:: EXERCISE OBJECTIVE ::
Exactly how many lines below mention "Program"? Answer with that number alone.

=== TASK INPUTS ===

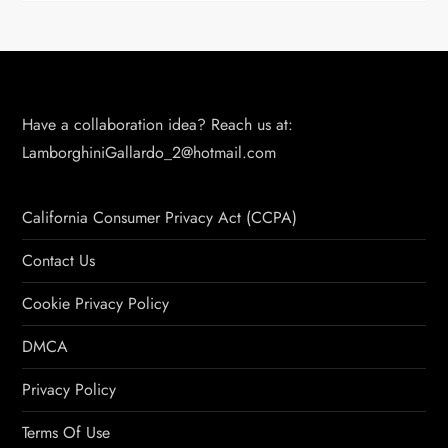
Have a collaboration idea? Reach us at:
LamborghiniGallardo_2@hotmail.com
California Consumer Privacy Act (CCPA)
Contact Us
Cookie Privacy Policy
DMCA
Privacy Policy
Terms Of Use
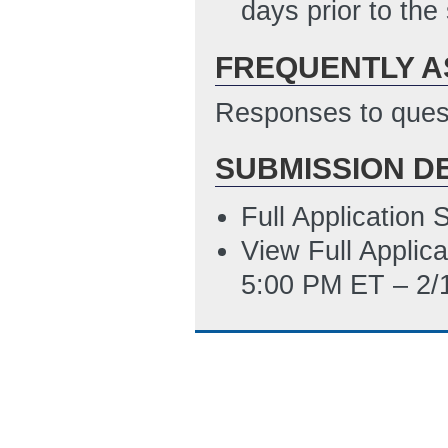
SF-LLL Disclosur
days prior to the
2/10/2012 06:16
FREQUENTLY A
Responses to quest
SUBMISSION D
Full Application
View Full Applic
5:00 PM ET – 2/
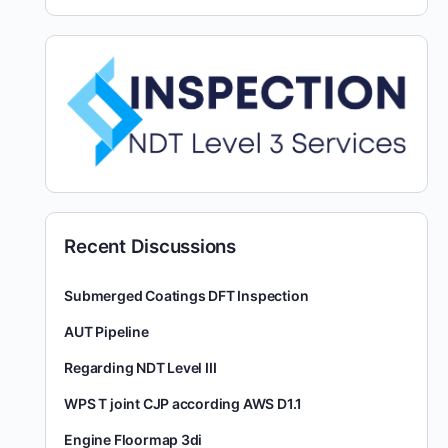
Recent Discussions
Submerged Coatings DFT Inspection
AUT Pipeline
Regarding NDT Level III
WPS T joint CJP according AWS D1.1
Engine Floormap 3di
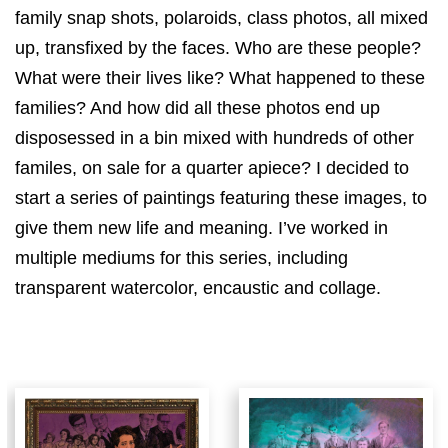
family snap shots, polaroids, class photos, all mixed
up, transfixed by the faces. Who are these people?
What were their lives like? What happened to these
families? And how did all these photos end up
disposessed in a bin mixed with hundreds of other
familes, on sale for a quarter apiece? I decided to
start a series of paintings featuring these images, to
give them new life and meaning. I’ve worked in
multiple mediums for this series, including
transparent watercolor, encaustic and collage.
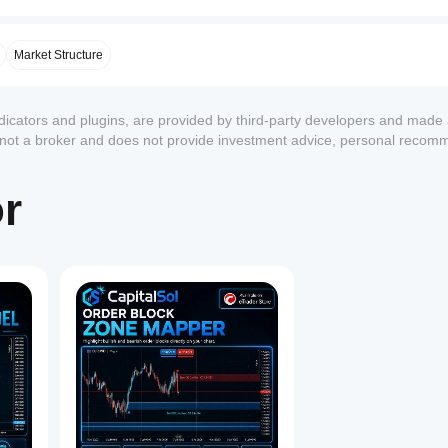
Market Structure
ndicators and plugins, are provided by third-party developers and made 
s not a broker and does not provide investment advice, personal recom
or
1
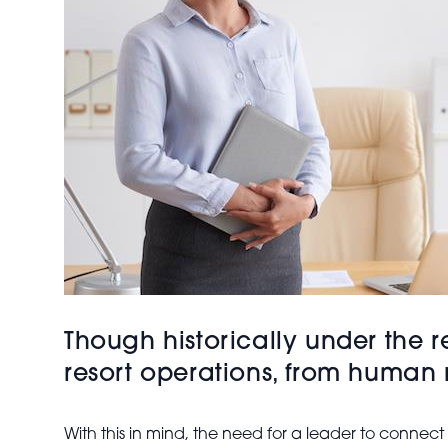
Though historically under the r
resort operations, from human 
With this in mind, the need for a leader to connec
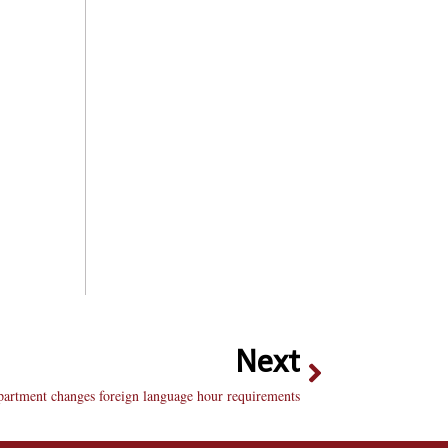
Next
artment changes foreign language hour requirements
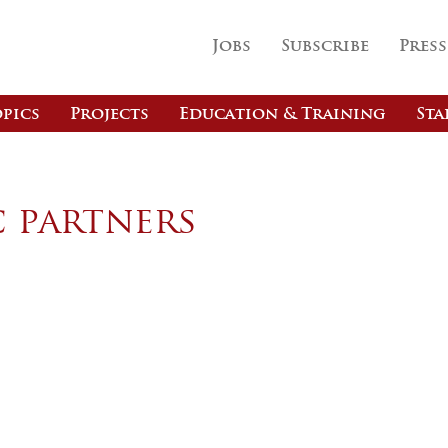
Jobs
Subscribe
Press
pics
Projects
Education & Training
Sta
c partners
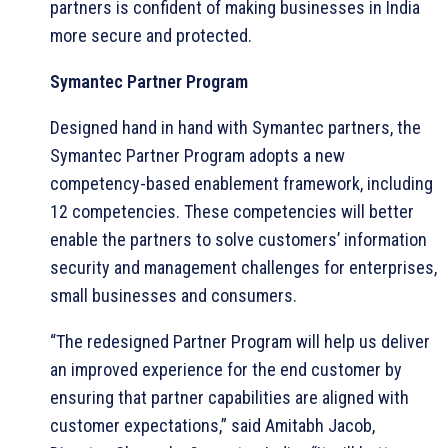
partners is confident of making businesses in India
more secure and protected.
Symantec Partner Program
Designed hand in hand with Symantec partners, the
Symantec Partner Program adopts a new
competency-based enablement framework, including
12 competencies. These competencies will better
enable the partners to solve customers’ information
security and management challenges for enterprises,
small businesses and consumers.
“The redesigned Partner Program will help us deliver
an improved experience for the end customer by
ensuring that partner capabilities are aligned with
customer expectations,” said Amitabh Jacob,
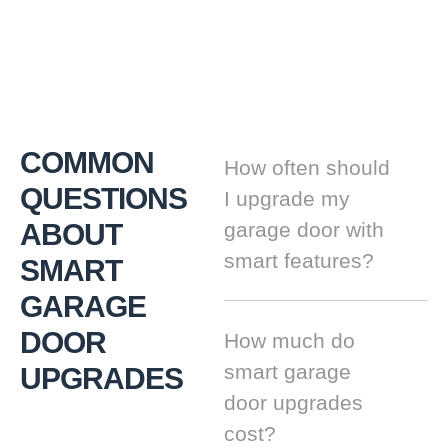
COMMON
How often should
QUESTIONS
I upgrade my
ABOUT
garage door with
smart features?
SMART
GARAGE
DOOR
How much do
smart garage
UPGRADES
door upgrades
cost?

===

:: RESULT FOR THIS EXERCISE ::
3